Newswise — The University of Chicago is announcing the creation of the Richard and Mary L. Gray Center for Arts and Inquiry, a central component of plans to expand the role of the arts on campus.

The center is named for Richard and Mary L. Gray, in recognition of their support of the University and dedication to the arts. Their $5 million gift to the University will support the center’s goals of enhancing education, promoting collaboration, and fostering creative innovation at the intersection of academic inquiry and artistic practice. In addition, the Gray Center will house a new fellowship program for visiting artists and scholars, with support from a four-year, $1.35 million award from the Andrew W. Mellon Foundation.

The Gray Center will create a forum for distinctive and often unexpected collaborations. For example, the four pairings of practitioners and theorists during the 2011-12 academic year will include architect Jamie Carpenter and UChicago physicist Sidney Nagel, who plan to investigate the physics and aesthetics of light.

“Engaging creative scholarship and practice is a hallmark of the arts at the University of Chicago, and this generous gift will provide many new avenues for such collaborations,” says University President Robert J. Zimmer. “We are grateful to Richard and Mary Gray, whose commitment to the University and deep appreciation for the arts has helped us to realize our vision for this new initiative.”

By design, the center will engage faculty from across the University and across disciplines, says Martha Roth, dean of the Division of the Humanities.

“This new center will integrate the arts more fully into the academic enterprise, and it will allow the University to play an even more vital part within artistic practice in Chicago and beyond,” Roth says.

Forming an artistic and scholarly vision

Prof. David Levin, a dramaturge and scholar of German literature, opera, film, and performance, has been named the inaugural director of the Gray Center.

“David has devoted his career to bridging the worlds of art and academia, through his breadth of scholarship and his active role in artistic practice. He is a fitting choice for director of this ambitious, new program,” says Larry Norman, Deputy Provost for the Arts.
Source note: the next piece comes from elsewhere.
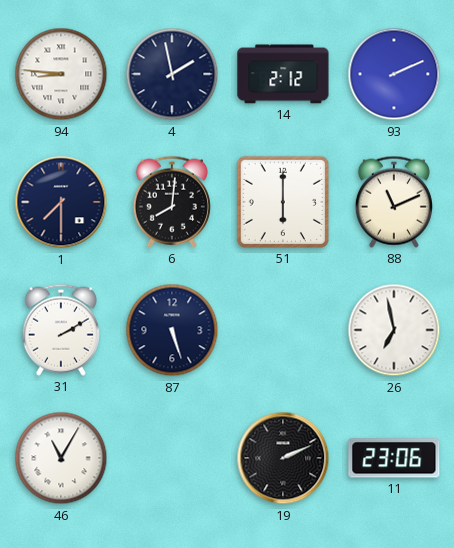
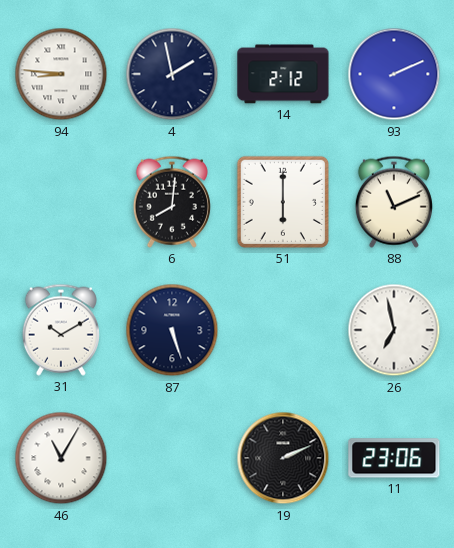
1: 7:30 -> none
31: 2:10 -> 10:10
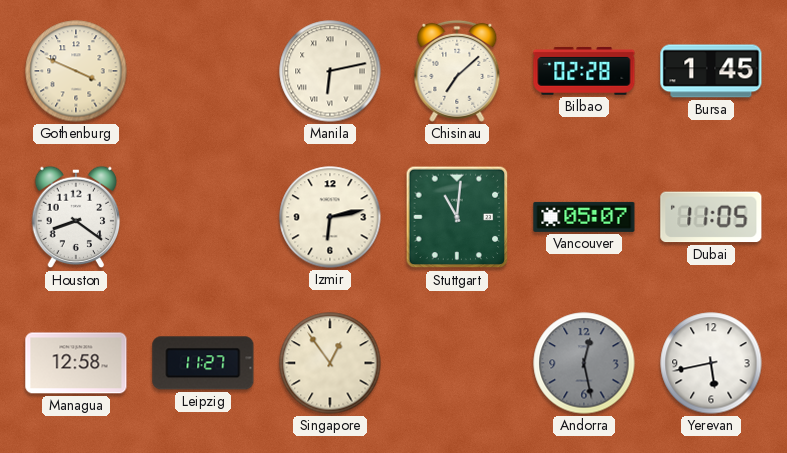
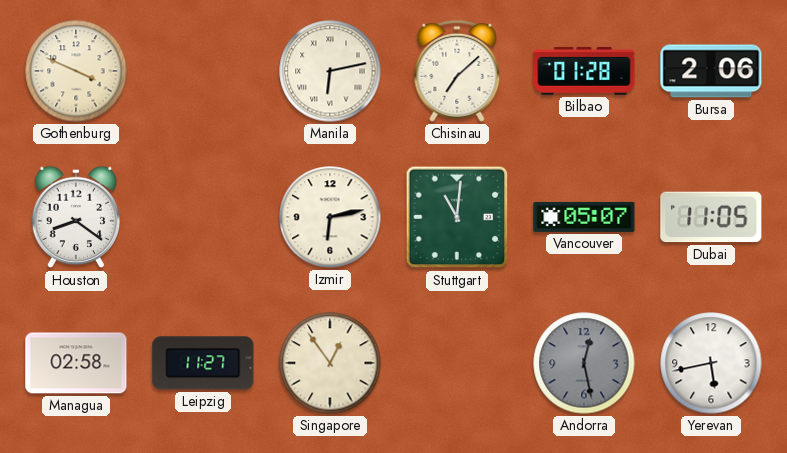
Bilbao: 02:28 -> 01:28
Bursa: 1:45 -> 2:06
Managua: 12:58 -> 02:58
Levin says he believes that the Gray Center can be instrumental in transcending traditional boundaries separating the arts and academia, but it can also challenge participants to investigate and challenge the boundaries themselves.

“If we are successful, the Center will become a working laboratory,” Levin says, noting that the Center’s pursuits will not just be academic and artistic, but also structural. “True experimentation in art and theory will be our aim, appreciating the value of failures as well as celebrated successes.”

An enduring commitment to the arts

The Gray Center will reflect Richard and Mary Gray’s commitment to the arts and arts education, without which they both say they “could not survive.”

Richard Gray, a renowned art dealer and collector, has been active in many units at the University, including serving as a past chairman of the Smart Museum of Art’s board of governors. Mary Gray, who was awarded a master’s in art history from UChicago in 1978 and has authored two books on art in Chicago, also has served as a docent at the Oriental Institute.

They hope that the Gray Center will give UChicago scholars and artists license to pursue new ideas that energize and challenge—as the arts have always done for the Grays.

“It is wonderful that the University continues to grow and change and try new things,” Mary Gray says. “I find that very exciting.”

Richard Gray adds, “We see the University opening itself in new ways and embracing the notion that the arts are as vital and important as any of the disciplines that they’ve focused on for all these years.”

Fellows will span many fieldsWith help from the Mellon Foundation award, the center will engage scholars in integrating arts practice more fully into their research and teaching, while spurring practicing artists to engage fully with the intellectual life of the University.

The first group of Mellon fellows at the Center, in addition to Jamie Carpenter and Sidney Nagel, will include cartoonist Alison Bechdel, who will join Prof. Hillary Chute to develop a critical language for nonfiction comics; and choreographer and dancer Claudia Lavista, who will join music composition students and faculty including Profs. Martha Feldman, Augusta Read Thomas, and Shulamit Ran as well as scholars across the University to prepare a new site-specific work. Through dance, music and visual components they will explore the tension between public and private—the visible and invisible.

In addition, renowned playwright Tony Kushner will visit the University as part of an exploratory fellowship under the aegis of the Court Theatre during its production of Kushner’s Angels in America. Along with faculty from across the University, he will explore the possibilities for new dramatic projects.

The residential fellows each will spend up to three months at UChicago working with their University-based partners, resulting in a collaborative course offering, campus events, performances, and colloquia that benefit students, other arts programs on campus, and art lovers across the city.

"I am thrilled that the inaugural class of Mellon fellows at the University of Chicago will find its home at the Richard and Mary L. Gray Center for Arts and Inquiry,” says Don Michael Randel, president of the Mellon Foundation and past president of the University of Chicago. “The Mellon Foundation shares the same commitment to exploring the dynamic relationship between arts practice, scholarship, and the broader life of the university."